___ Provided entries ___

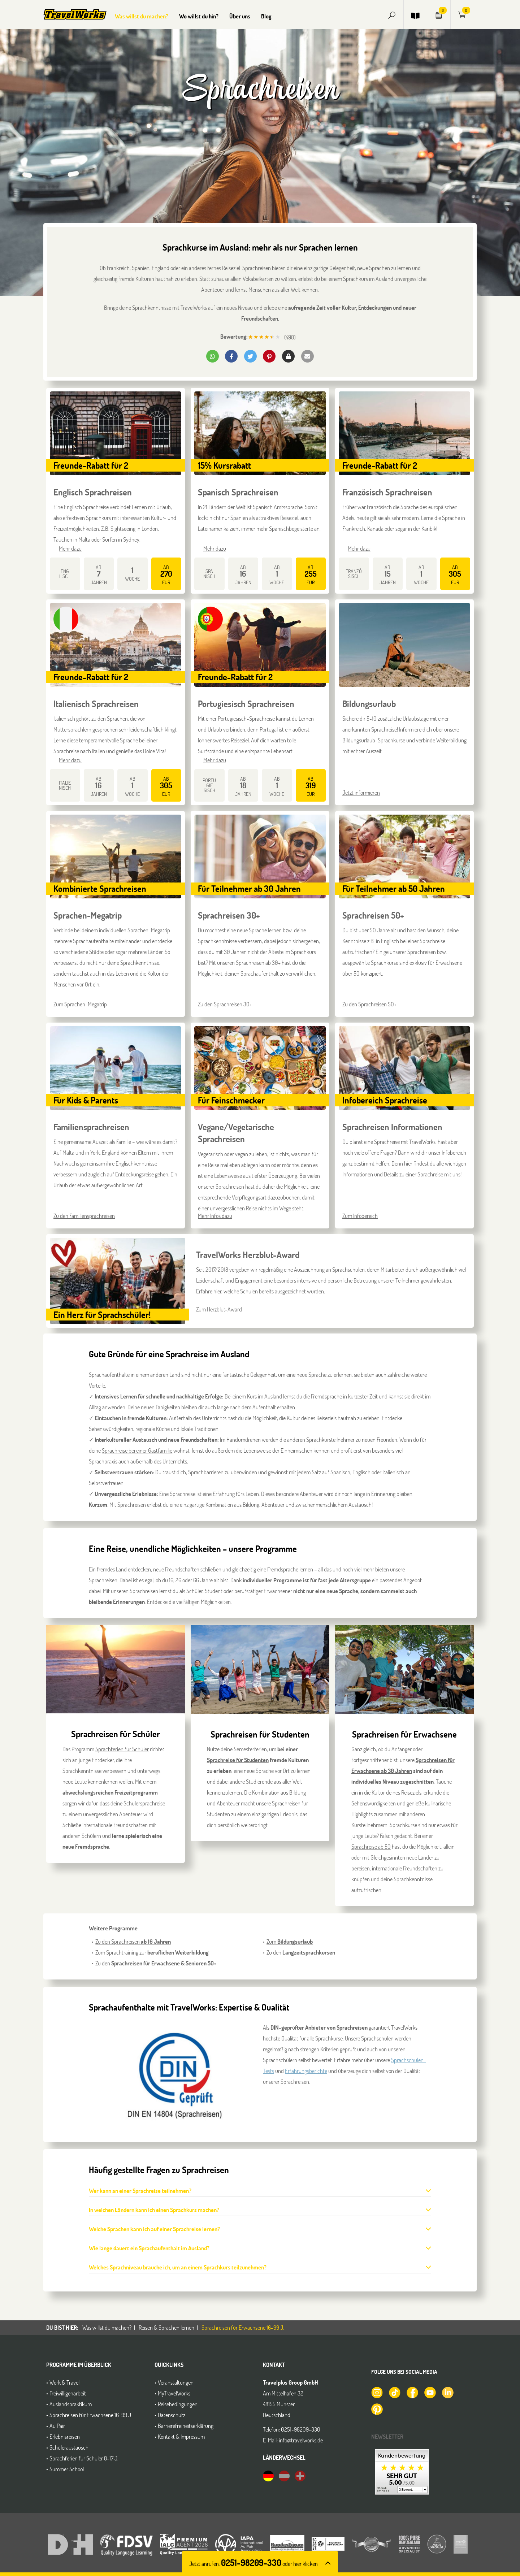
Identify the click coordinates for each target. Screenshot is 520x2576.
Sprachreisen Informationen (392, 1126)
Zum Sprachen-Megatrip (80, 1004)
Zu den (155, 1963)
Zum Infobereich (360, 1215)
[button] (391, 14)
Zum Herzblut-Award (219, 1309)
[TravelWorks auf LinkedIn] (447, 2391)
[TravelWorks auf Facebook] (412, 2391)
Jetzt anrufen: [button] (253, 2563)
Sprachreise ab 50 (371, 1846)
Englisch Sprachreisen (92, 492)
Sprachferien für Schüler (122, 1749)
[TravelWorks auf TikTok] (394, 2391)
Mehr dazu (70, 548)
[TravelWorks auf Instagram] (376, 2391)
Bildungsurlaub (369, 703)
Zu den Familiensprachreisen (84, 1215)
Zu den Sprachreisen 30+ (225, 1004)
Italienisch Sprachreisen (96, 703)
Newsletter (387, 2436)
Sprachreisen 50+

___

Task requirements:
The answer must consist of every line from the data that contains the word "TravelWorks".

Output below:
[TravelWorks auf LinkedIn] (447, 2391)
[TravelWorks auf Facebook] (412, 2391)
[TravelWorks auf TikTok] (394, 2391)
[TravelWorks auf Instagram] (376, 2391)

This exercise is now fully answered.